In the broader CIFS community, however, the idea received mixed
reviews. Some thought that a URL scheme for use with SMB was a silly
waste of time. Others liked the idea so much that they started
construction before the foundation was complete, building their
implementations on little more than the nominal
"specification" hammered out in the mailing list discussions.
So much for the standards process...
Fortunately, the early adopters were also CIFS-savvy folk, so as
de facto standards go the SMB URL isn't all that bad. At the
very least it can be said that the known problems with the SMB URL are
rooted firmly in the bedrock of the CIFS suite itself, and that the
URL scheme doesn't do anything to make matters worse.
Of Round Pegs, Square Holes, and Big Mallets
The SMB URL might have turned out to be fairly simple and
straight-forward, but this is CIFS we're talking about. CIFS is a
complex protocol suite, and the requirements for the new URL scheme
quickly became proportionally complex. Some of the things people
wanted from the SMB URL included the ability to:
- specify SMB resources available via NBT and naked TCP
transport,
- list all available NBT Workgroups,
- list the servers within an NBT Workgroup, and
- locate Active Directory servers and list the file servers within
an Active Directory (W2K) domain.
In addition, there was a general hope that the SMB URL would look
and feel a lot like the older UNC format used by Windows and OS/2,
while still retaining all of the virtues of the more modern,
user-friendly, and familiar URL format.
That's a lot to cram into a single URL scheme.
|
The first 90% of the job
takes 90% of the time.
The remaining 10%
of the job requires
another 90% of the time.
-- Unknown (but oh so true)
| |
|
Although the basic design of the SMB URL took only a week or so to
work out, some of the finer points required a lot more discussion.
In fact, as of this writing the SMB URL Internet Draft is on its
fourth revision and clearly needs to be overhauled at least one
more time. The need for an update is due in part to the fact that the
author didn't know much about writing IETF Internet Drafts when he
started. It is also true, however, that a number of fiddly issues
needed to be addressed--things like ensuring that the SMB URL scheme
conformed to the general syntax of URI, and annoying stuff like that.
The following discussion should, therefore, be considered
unreliable. See the most current SMB URL Internet Draft or (some
day, hopefully) SMB URL RFC.
Form Versus Function
The basic syntax of an absolute SMB URL looks something like this:
smb://[[[authdomain;]user@]host[:port][/share[/path][/name]]][?context]

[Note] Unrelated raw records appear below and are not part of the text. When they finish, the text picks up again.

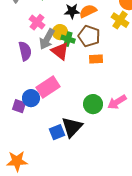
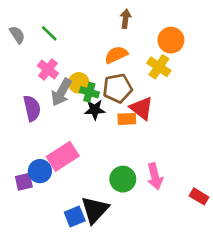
black star: (72, 11) -> (95, 110), moved
brown pentagon: (89, 36) -> (117, 88), turned -30
red triangle: (60, 51) -> (142, 108), moved
pink arrow: (117, 102) -> (155, 176), turned -72
purple square: (19, 106) -> (24, 182), turned -32

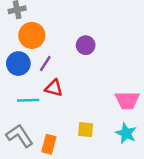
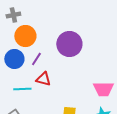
purple circle: (86, 45) -> (69, 44), size x1.6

The stuff in brackets is optional, of course, and there are a lot
of brackets. That means that there's a lot of potential variety in
the formation of SMB URLs. Note, too, that this is the format for the
absolute form of the URL. An implementation should also
support relative URLs1.
One of the fiddly bits that had to be handled when designing the
SMB URL was whether the scheme identifier should be "SMB" or
"CIFS". There wasn't a lot of argument over this. People
just started using whichever they liked, so both were declared
acceptable. In other words, "smb://" and
"cifs://" both mean the same thing (and
implementations should support both). We'll use
"smb" here because it is more common (and because
that's the one the author likes).
- smb://
- With no host specified, this form of the SMB URL indicates the
local SMB filesharing network. In practical terms, it means the
set of NBT Workgroups on the local subnet.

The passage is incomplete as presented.